At the beginning of the survey participants completed background items covering general demographics (including age, gender, and ethnicity), the most commonly used trait empathy scale, the Interpersonal Reactivity Index (Davis, 1980), a brief assessment of the Big 5 personality traits (Gosling et al., 2003), life satisfaction (Diener et al., 1985), as well as a brief measure of generalized trust.
After reading each of the articles, participants rated their level of empathic concern and personal distress using multi-item scales. Figure 2 shows a cropped screenshot of the survey hosted on Qualtrics.com. The first six items (warm, tender, sympathetic, softhearted, moved, and compassionate) refer to empathy. The last eight items (worried, upset, troubled, perturbed, grieved, disturbed, alarmed, and distressed) refer to distress.
Figure 2: Multi-item scales for empathic concern and personal distress.
After completing the rating items, participants were instructed to describe their reactions in writing as follows: Now that you have read this article, please write a message to a friend or friends about your feelings and thoughts regarding the article you just read. This could be a private message to a friend or something you would post on social media. Please do not identify your intended friend(s) — just write your thoughts about the article as if you were communicating with them. Please use between 300 and 800 characters.
Further Corpus Analyses
The word clouds in Figure 3 and Figure 4 show 1-grams of our corpus which correlate significantly (Benjamini-Hochberg corrected p < .05) with high empathy and high distress ratings, respectively. In the word clouds, larger size indicates higher correlation and the color scale, gray-blue-red, indicates word frequency, dark red being most prevalent. The Differential Language Analysis Toolkit (Schwartz et al., 2017) was utilized for this analysis.

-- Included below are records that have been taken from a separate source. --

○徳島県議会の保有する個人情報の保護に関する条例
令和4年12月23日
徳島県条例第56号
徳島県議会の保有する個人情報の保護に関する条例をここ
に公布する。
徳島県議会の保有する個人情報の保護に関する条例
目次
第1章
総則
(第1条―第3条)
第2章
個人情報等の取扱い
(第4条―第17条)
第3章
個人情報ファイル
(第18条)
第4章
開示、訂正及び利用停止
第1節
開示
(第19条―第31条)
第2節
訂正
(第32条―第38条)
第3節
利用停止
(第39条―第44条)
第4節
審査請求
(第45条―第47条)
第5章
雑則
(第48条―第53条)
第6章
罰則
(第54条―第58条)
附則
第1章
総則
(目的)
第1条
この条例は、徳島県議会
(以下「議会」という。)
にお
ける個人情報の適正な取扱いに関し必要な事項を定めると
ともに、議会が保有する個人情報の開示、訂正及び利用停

As can be seen, the word clouds display high face-validity, giving further evidence for the soundness of our acquisition methodology.

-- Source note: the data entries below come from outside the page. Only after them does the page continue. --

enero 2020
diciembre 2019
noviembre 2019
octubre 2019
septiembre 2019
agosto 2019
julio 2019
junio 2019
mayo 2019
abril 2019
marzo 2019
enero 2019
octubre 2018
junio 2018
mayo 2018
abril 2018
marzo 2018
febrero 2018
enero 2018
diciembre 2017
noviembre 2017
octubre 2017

Figure 3: Word cloud of high empathy 1-grams.
Figure 4: Word cloud of high distress 1-grams.
Figure 5 displays the distribution of the message length of our corpus in tokens. As can be seen the majority of messages contain between 60 and 100 tokens. Yet outliers go up to almost 200. The introduction of a character cap for the writing task proved successful in comparison to a pilot study where this measure has not been in place. In the latter case, the maximum number of tokens was nearly twice as high due to even stronger outliers.
Figure 5: Histogram of message length in our corpus.